Dialysis patients sleeping in tents
Simon Quilty, a longtime Northern Territory doctor and Australian National University (ANU) scholar, said Katherine’s housing crisis had become well known and people were missing critical appointments to avoid going through sleeping on the street at night.
“It’s so much worse than anywhere else in Australia,” Dr Quilty said.
“There are people with serious health issues like kidney failure sleeping in tents, young people in need of palliative care with no chance of finding a safe place to go before their short lives are over.”
NT Shelter and 18 organizations are jointly calling on the Government of the Northern Territories ahead of its 2022-2023 budget to commit funds for the development of a visitor accommodation center in Katherine.
They also call on all major parties running in the 2022 federal election to step up their action.
In a submission to an inquiry into homelessness in Australia in 2020, the Government of the Northern Territories acknowledged that overcrowding and homelessness “have a serious and detrimental impact[s] social and economic outcomes, especially for children”.
In the same year, via correspondence made public by NT Shelter, a spokesperson for the Northern Territories Government said: “The Labor has undertaken to provide additional short-term accommodation at Katherine and Tennant Creek and will endeavor to secure Commonwealth funding to provide more”.
However, in response to questions from the ABC this week about whether the government would commit to funding a short-term accommodation center in Katherine in this budget, Urban Housing Minister Kate Worden said that the government had already allocated funds.
“In 2021-22, the territory’s Labor Government allocated $31.93m in grants for homeless services in the Northern Territory, with $2.7m a year dedicated specifically to service delivery to the homeless in Katherine,” she said.
Ms.

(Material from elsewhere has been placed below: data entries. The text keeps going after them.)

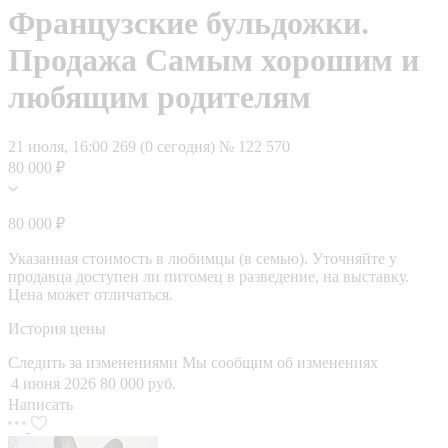
Французские бульдожки.
Продажа Самым хорошим и
любящим родителям
21 июля, 16:00
269 (0 сегодня)
№ 122 570
80 000 ₽
80 000 ₽
Указанная стоимость в любимцы (в семью). Уточняйте у
продавца доступен ли питомец в разведение, на выставку.
Цена может отличаться.
История цены
Следить за изменениями
Мы сообщим об изменениях
4 июня 2026
80 000 руб.
Написать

Worden said the funding supports housing programs, community services and the Katherine Doorways Hub, and highlighted a recent $4 million investment to build 16 new social and affordable housing units in Katherine.
Hospital used as crisis accommodation
Northern Territory Legal Aid Senior Solicitor Harley Dannatt played a key role in launching the Katherine Doorways Hub in 2017 and now works alongside organizations tackling homelessness.
He said that despite a collaborative and innovative network of health, justice and social services working together, the problems were overwhelming.
“Katherine’s housing needs are complex and in crisis… At the end of the day, there just isn’t enough to meet the need,” Mr Dannatt said.
“We don’t have enough long-term housing and the short-term and crisis housing we have is full of people waiting for long-term housing.
“So we have short-term housing that does the job of long-term housing, and we have the hospital acting as crisis housing sometimes.”
Safe housing would reduce crime
North Australian Aboriginal Justice Agency (NAAJA) chief solicitor Beth Wild said a safe center for people to sleep in Katherine was a matter of urgency.
Amid a record prison population and a record rate of people on remand, she said crisis accommodation could provide a bail address and respite for women and children fleeing violence.
For people trying to survive on the outside after a prison sentence, Ms Wild said short-term accommodation was key to reducing recidivism.
NAAJA is one of 19 organizations calling on the government to provide vital funding.
“The importance of this funding cannot be underestimated at this time when we have a huge prison population and certain sectors of the community are concerned about anti-social behavior and crime,” Ms Wild said.
“Making sure people have a safe place to live is one of the most important parts of crime prevention.
“We have several families living in homes with people living in living rooms…these homes are not always safe and it can be a real problem to lead to offensive criminogenic behaviour.
“NAAJA is not asking this so that our attorneys have less work to do. We are asking this because it is a clear need and it would, in our view, have a direct link to reducing crime.”
The ABC contacted federal CLP candidate Damien Ryan and Labor candidate Marion Scrymgour but did not receive a response.